Dopo 79 anni e tre guerre, Radio Jugoslavia – Radio Internazionale di Serbia, sembra destinata a scomparire, lasciando disoccupati e senza liquidazione circa 150 lavoratori
Di Carlo Perigli
«Non spegnete Radio Jugoslavia!», questo il grido con il quale i centinaia di lavoratori della storica emittente stanno manifestando da giorni il proprio dissenso di fronte alla sede del governo serbo, ormai pronto a chiudere, dopo ben 79 anni di servizio, la storica emittente.

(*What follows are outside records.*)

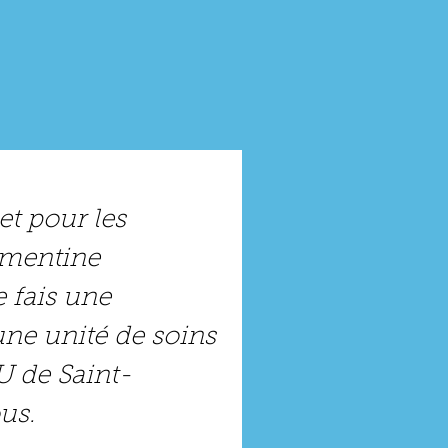
et pour les 
émentine 
 fais une 
e unité de soins 
U de Saint-
us. 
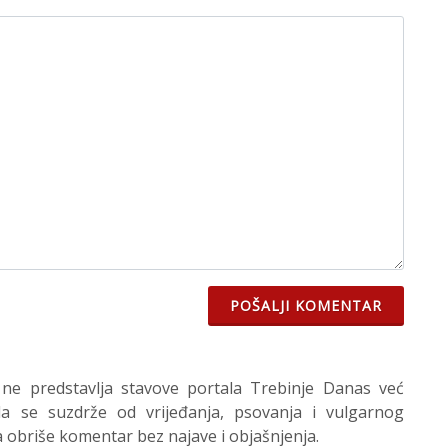
POŠALJI KOMENTAR
 ne predstavlja stavove portala Trebinje Danas već
 se suzdrže od vrijeđanja, psovanja i vulgarnog
 obriše komentar bez najave i objašnjenja.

Un destino triste, per quella che una volta era il fiore all’occhiello del sistema mediatico jugoslavo, l’unica emittente ad onde corte in grado di arrivare in ogni parte del mondo e di farsi comprendere con i suoi programmi in 12 lingue.
Certo, la Jugoslavia non c’è più e con il tempo la radio si è adattata ai ben noti quanto tristi eventi storici, vedendo il suo nome cambiato più volte nel corso degli anni ’90 e 2000, fino al definitivo Radio Jugoslavia – Radio Internazionale di Serbia. Del Paese che fu rimane l’eredità di una radio che iniziò a trasmettere già dal 1936, durante l’allora regno, con il fine di contrastare la propaganda fascista. Una radio che sotto l’occupazione nazista cambiò nome in Radio Jugoslavia Libera, con i programmi trasmessi direttamente dalla Russia, e che iniziò a crescere vertiginosamente con la fondazione della Repubblica Popolare Federativa di Jugoslavia.
Ma l’opposizione alla chiusura di Radio Jugoslavia non è solo una questione di nostalgia, tutt’altro, il cuore della questione è composto dalla dignità di circa 150 lavoratori che da un giorno all’altro rischiano di ritrovarsi disoccupati, vittime di una spending review – con annessa e massiccia privatizzazione dell’economia – che sta fagocitando quel che rimane dello stato sociale di Belgrado. In questo senso si spiegano la Strategia sui Media e la legge sull’informazione approvate lo scorso anno, che prevedono la cessazione da parte dello Stato dei finanziamenti diretti nei confronti dei media. Nonostante i primi proclami, il governo non ha manifestato l’intenzione di trasformare o includere Radio Jugoslavia nel servizio pubblico, decisione che porterà inevitabilmente la radio a scomparire, lasciando i dipendenti senza lavoro né, secondo riportato da InSerbia.info, la liquidazione, che in casi come questi non è prevista.
«Sebbene la nuova legge sui media risale al 2014 – si legge nella lettera inviata dai lavoratori al premier serbo Aleksander Vucic – siamo sicuri che ci sia un modo per Radio Jugoslavia – Radio Internazionale di Serbia di sopravvivere, essendo l’unica stazione ad onde corte del Paese le cui trasmissioni raggiungono tutti i continenti». Chiedono, in sintesi, di far sopravvivere una stazione che offre i suoi programmi in dodici lingue, come fanno altri Paesi europei con le loro emittenti, dalla Deutsche Welle in Germania alla Bbc in Inghilterra. Chiedono di non essere considerati numeri, di vedere riconosciuta la loro dignità, di non permettere che l’avvicinamento della Serbia all’Europa equivalga ad un loro passaggio nel tritacarne sociale.